With three East Hamptoners in the lineup, the Sag Harbor Whalers sailed to a 6-0 win over the South Shore Clippers in a Hamptons Collegiate Baseball League game at Sag Harbor’s Mashashimuet Park Sunday afternoon.
Will Darrell started and did very well. It was 6-0 Whalers when the left-handed Vassar sophomore gave way to a sidearmer, John Keane, in the top of the fourth inning, with two outs and two on. Keane, after getting four Clippers out, was relieved by Will Shelton with two gone in the fifth, and Hunter Eberhart, another Bonacker, who pitched the seventh, finished up.
The Clippers, whose players hail from all over the Island and are based this season at the PAL complex in Holtsville, got only one hit that afternoon — a single in the top of the second — while the Whalers had seven, the most formidable being Jack Gold’s 398-foot home run over the center-field fence in leading off the bottom of the first inning.

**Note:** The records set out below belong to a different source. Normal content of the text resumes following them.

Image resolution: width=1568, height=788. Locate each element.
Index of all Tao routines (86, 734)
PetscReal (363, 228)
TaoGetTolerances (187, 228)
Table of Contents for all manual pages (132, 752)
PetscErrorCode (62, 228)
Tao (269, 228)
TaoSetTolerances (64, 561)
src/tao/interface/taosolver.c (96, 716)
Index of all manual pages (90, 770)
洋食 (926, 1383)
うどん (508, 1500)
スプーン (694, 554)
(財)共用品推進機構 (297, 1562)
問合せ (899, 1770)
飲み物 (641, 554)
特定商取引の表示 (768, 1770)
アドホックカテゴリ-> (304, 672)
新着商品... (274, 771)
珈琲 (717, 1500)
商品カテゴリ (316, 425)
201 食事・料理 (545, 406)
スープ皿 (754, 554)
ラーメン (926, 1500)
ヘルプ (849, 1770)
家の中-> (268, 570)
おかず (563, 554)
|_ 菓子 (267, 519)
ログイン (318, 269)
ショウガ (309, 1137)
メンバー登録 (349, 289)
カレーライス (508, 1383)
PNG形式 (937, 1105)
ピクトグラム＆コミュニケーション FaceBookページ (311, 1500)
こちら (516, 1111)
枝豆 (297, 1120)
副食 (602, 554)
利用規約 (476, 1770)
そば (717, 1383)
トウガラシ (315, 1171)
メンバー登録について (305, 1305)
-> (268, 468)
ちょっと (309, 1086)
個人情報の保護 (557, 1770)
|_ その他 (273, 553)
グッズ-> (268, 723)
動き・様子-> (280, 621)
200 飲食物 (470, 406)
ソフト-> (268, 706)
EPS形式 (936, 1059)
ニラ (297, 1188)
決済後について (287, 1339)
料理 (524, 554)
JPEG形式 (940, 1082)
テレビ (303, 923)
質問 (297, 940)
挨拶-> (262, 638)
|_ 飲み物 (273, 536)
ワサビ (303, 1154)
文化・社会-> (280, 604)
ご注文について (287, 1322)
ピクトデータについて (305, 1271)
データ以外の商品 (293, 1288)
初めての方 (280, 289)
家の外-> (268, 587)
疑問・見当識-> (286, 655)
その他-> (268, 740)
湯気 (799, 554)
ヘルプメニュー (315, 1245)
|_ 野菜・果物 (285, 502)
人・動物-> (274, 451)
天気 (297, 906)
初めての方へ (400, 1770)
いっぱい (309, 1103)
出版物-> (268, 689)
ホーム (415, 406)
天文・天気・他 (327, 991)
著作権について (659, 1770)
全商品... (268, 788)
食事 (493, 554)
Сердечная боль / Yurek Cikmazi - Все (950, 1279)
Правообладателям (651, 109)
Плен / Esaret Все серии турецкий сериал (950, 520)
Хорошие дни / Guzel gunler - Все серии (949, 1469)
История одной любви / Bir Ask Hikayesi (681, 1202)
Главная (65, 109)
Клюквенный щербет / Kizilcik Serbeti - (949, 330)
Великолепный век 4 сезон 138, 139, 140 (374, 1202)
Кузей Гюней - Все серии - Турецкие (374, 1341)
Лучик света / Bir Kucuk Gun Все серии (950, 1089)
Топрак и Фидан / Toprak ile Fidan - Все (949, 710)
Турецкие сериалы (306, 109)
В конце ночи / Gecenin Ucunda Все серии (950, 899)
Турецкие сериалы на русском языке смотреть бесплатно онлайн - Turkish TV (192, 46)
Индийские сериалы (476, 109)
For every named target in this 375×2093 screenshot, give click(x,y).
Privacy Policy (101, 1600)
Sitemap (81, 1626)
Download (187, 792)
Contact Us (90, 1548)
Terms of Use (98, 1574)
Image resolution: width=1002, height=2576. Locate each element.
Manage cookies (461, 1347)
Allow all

During the three and two-third innings he worked, Darrell, a big left-hander, gave up no runs, one hit, struck out six, and walked three. He was taken out of the game by the Whalers’ coach, Nate Fish (who also coaches the Israeli under-23 team that is playing in Switzerland now), after walking two straight batters when two were down in the top of the fourth.
Gold’s leadoff homer, on the second pitch he saw, was followed soon after by two more runs, one coming in on an overthrow of second base, and the other scoring on the sixth batter Joey Patane’s infield hit.
The Whalers put three more across in their third. Teddy Cashman, the son of Brian Cashman, the general manager of the New York Yankees, and Lucas Pierce hit back-to-back singles to lead it off, with Cashman scoring on a subsequent error by the Clippers’ second baseman on a ball hit his way by Declan Ryan. Patane then came up big again with a two-run line-drive base hit to right field. Those six runs were more than enough for the Whalers, who improved their record to 12-11 as a result of the victory.
As of that day they stood in third place in league play, behind the Shelter Island Bucks (15-9) and the North Fork Ospreys (14-10), and ahead of the Clippers (10-10), the Southampton Breakers (9-11), and the Westhampton Aviators (7-16).
The six locals on the Whalers are Darrell, Eberhart, Tucker Genovesi, the center fielder, who hits second in the lineup, Tucker Schiavoni, one of three catchers the team has, Kris Vinski, formerly of Bridgehampton High School’s Killer Bees, and Brett Borcherding, whose pitching in the playoffs had a lot to do with the Whalers winning the league championship in 2022.
“Baseball’s my life now,” Eberhart said before the game began. In addition to pitching for the Whalers, he’s helping Vinny Alversa, his former East Hampton High School coach, oversee the five Riptide 9-through-13-year-old youth teams that are playing summer ball in Brookhaven.
As of Sunday, Eberhart, who has transferred from the College of St. Scholastica in Duluth, Minn., to Penn State Berks in Reading, was 2-1 as a starter and had made three relief appearances. Darrell, who was Vassar’s fourth starter as a freshman this past season, was 2-1 as a Whaler starter, Keane having been credited with Sunday’s win.
This week the Whalers were to play the Ospreys away on Monday, and the Clippers away on Tuesday. The Aviators are to play the Whalers at Mashashimuet today at 5. The Whalers will be at home against the Breakers on Sunday at 2 and 4:30.